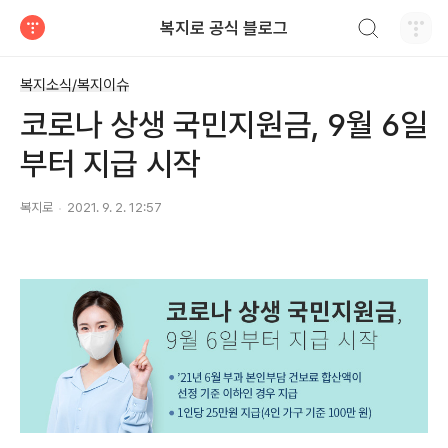
검색하기
복지로 공식 블로그
티스토리
복지소식/복지이슈
코로나 상생 국민지원금, 9월 6일
부터 지급 시작
복지로
2021. 9. 2. 12:57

- - - - - - -

## ACTION ITEM
For this exercise, print all of the entries exactly as they appear, but without pictures.

## EXPECTED ANSWER
검색하기
복지로 공식 블로그
티스토리
복지소식/복지이슈
코로나 상생 국민지원금, 9월 6일
부터 지급 시작
복지로
2021. 9. 2. 12:57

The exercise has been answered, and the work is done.